Action item:
All lines below containing "this" are to be listed.

Record extracts:
****

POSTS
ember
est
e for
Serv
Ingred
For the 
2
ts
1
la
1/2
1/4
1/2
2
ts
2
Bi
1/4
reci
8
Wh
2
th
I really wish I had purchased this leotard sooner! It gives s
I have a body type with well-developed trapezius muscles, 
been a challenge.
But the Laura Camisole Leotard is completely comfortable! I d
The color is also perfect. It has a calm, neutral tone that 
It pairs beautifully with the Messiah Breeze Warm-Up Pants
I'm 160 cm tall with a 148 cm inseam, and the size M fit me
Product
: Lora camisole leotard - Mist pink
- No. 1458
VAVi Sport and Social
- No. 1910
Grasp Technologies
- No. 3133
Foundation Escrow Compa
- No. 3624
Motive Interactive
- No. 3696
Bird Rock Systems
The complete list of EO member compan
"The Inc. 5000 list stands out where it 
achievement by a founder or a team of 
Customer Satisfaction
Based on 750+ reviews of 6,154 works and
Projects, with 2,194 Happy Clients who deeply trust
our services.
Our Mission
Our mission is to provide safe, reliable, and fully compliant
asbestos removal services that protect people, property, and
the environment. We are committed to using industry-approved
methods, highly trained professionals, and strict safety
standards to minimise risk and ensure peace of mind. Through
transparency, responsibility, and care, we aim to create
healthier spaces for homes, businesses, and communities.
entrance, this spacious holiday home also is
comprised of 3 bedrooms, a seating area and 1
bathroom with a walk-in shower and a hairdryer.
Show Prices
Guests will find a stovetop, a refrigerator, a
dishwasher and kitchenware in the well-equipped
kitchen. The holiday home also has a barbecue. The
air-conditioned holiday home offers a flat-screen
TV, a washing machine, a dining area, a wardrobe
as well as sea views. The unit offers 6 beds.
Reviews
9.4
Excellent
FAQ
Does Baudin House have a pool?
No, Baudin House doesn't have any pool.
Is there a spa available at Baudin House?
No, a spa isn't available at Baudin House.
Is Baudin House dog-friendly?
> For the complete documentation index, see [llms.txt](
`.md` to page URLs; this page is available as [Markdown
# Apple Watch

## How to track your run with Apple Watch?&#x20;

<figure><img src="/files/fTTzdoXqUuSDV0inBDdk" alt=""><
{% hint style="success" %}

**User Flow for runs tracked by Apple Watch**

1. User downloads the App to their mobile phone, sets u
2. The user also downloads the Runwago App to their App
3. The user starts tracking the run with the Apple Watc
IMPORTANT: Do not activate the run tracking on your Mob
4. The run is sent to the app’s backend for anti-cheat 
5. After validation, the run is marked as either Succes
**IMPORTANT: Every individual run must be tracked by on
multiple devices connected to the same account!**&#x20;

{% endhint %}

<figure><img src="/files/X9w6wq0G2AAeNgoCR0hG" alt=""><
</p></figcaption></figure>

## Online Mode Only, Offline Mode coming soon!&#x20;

****

Expected answer:
I really wish I had purchased this leotard sooner! It gives s
entrance, this spacious holiday home also is
`.md` to page URLs; this page is available as [Markdown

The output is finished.